Setembro Amarelo: escuta ativa ajuda escolas a transformar relatos de bullying em ações de cuidado e prevenção
Ferramenta funciona desde julho de 2025 e permite que vítimas e testemunhas relatem casos de intimidação de forma anônima e confidencial

A atenção à saúde mental de crianças e adolescentes vai além do acompanhamento individual e também envolve a qualidade das relações estabelecidas no ambiente escolar. Durante o Setembro Amarelo, o tema ganha maior visibilidade e chama atenção para a importância de manter espaços seguros nos quais estudantes possam pedir ajuda diante de situações de violência, exclusão ou sofrimento.
Em Salvador, o Colégio Anchieta mantém, desde julho de 2025, um canal específico para receber relatos relacionados a bullying. A ferramenta pode ser utilizada por vítimas ou testemunhas para comunicar, de maneira anônima e confidencial, episódios de intimidação física, verbal, psicológica ou virtual.
Após o recebimento, cada relato passa por um fluxo interno de análise, acolhimento e encaminhamento. Uma equipe preparada avalia as circunstâncias apresentadas e acompanha os estudantes envolvidos de acordo com as particularidades de cada situação.

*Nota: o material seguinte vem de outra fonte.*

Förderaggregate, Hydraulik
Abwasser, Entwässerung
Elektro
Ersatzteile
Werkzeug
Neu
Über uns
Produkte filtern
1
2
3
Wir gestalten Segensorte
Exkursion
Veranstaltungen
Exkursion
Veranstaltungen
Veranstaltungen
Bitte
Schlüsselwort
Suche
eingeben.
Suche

Além de oferecer um espaço para denúncias e pedidos de ajuda, o canal tem permitido à instituição observar com mais atenção as relações entre os alunos. A partir dos registros, a escola pode identificar episódios recorrentes, revisar procedimentos e planejar medidas educativas e preventivas voltadas para diferentes faixas etárias e contextos.
Para Klecius Oliveira, diretor de ensino do Colégio Anchieta, oferecer um espaço de escuta é apenas uma das etapas do processo.

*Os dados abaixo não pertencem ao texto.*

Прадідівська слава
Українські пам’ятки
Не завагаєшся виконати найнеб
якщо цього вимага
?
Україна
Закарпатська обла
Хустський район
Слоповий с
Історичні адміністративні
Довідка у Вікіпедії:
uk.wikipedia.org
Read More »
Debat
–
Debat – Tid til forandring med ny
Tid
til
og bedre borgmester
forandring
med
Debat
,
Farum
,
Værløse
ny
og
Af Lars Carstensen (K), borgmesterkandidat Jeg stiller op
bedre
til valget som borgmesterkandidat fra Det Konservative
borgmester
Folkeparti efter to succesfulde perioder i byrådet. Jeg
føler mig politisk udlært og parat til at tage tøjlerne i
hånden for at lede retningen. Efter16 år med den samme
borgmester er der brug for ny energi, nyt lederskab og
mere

“Quando um estudante sabe que pode falar e que será levado a sério, ele entende que não precisa enfrentar sozinho uma situação de violência. O canal é uma porta de entrada. O que realmente importa é o que fazemos depois: acolher, compreender o contexto, agir com responsabilidade e acompanhar cada situação”, pontua.

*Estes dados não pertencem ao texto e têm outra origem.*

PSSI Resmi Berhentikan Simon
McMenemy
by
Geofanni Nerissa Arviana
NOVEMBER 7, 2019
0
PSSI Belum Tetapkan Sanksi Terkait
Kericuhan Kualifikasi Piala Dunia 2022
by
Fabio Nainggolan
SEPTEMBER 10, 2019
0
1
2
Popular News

Nem todo conflito é bullying
A análise individual dos relatos também é considerada fundamental para diferenciar situações de bullying de conflitos pontuais entre estudantes. A caracterização pode levar em conta fatores como repetição ou continuidade das agressões, desequilíbrio de poder, intimidação, humilhação e exclusão.
Essa avaliação busca evitar tanto a minimização de episódios graves quanto a classificação precipitada de desentendimentos comuns como bullying.
Outro ponto considerado essencial é a preparação dos profissionais que mantêm contato diário com crianças e adolescentes. Mudanças repentinas de comportamento, isolamento, queda no rendimento escolar ou alterações nas relações sociais podem funcionar como sinais de que o estudante precisa de atenção, mesmo quando não existe um pedido direto de ajuda.
“Um canal de escuta só faz sentido quando o estudante confia que haverá um adulto preparado do outro lado. Por isso, nosso compromisso não termina no recebimento do relato. Ele começa ali. Professores, coordenadores, orientadores e demais profissionais precisam saber acolher, avaliar cada situação com responsabilidade, agir quando necessário e acompanhar o estudante ao longo do processo”, afirma Klecius.
Prevenção no ambiente escolar
As informações recebidas pelo canal também podem orientar medidas preventivas. Quando determinados comportamentos aparecem com maior frequência, a escola pode desenvolver atividades sobre convivência, revisar práticas e abordar assuntos como respeito, empatia, responsabilidade e cuidado com o próximo.
A discussão ganha relevância durante o Setembro Amarelo, campanha dedicada à prevenção do suicídio e à valorização da vida. Sem estabelecer uma relação direta de causa e efeito, a instituição considera que experiências envolvendo violência, isolamento e exclusão podem afetar o bem-estar de crianças e adolescentes e, por isso, precisam receber atenção.
Segundo estimativa da Organização Mundial da Saúde (OMS), um em cada sete adolescentes entre 10 e 19 anos convive com algum transtorno mental. O dado reforça a importância de redes de apoio preparadas para identificar sinais de sofrimento e oferecer suporte adequado.
“Prevenção não pode acontecer apenas em momentos específicos do calendário. Ela precisa estar presente no cotidiano, nas relações, na forma como a escola escuta seus estudantes e na maneira como intervém diante de uma situação de violência. Quando conseguimos transformar um relato em acolhimento e, a partir dele, em uma ação preventiva, estamos fortalecendo toda a comunidade escolar”, conclui o diretor de ensino.
Após mais de um ano de funcionamento do canal, a experiência adotada pelo Colégio Anchieta reforça que a escuta é apenas o primeiro passo. A construção de um ambiente escolar seguro depende também da confiança dos estudantes nos adultos responsáveis e da capacidade da instituição de transformar relatos em acolhimento, acompanhamento e ações permanentes de prevenção.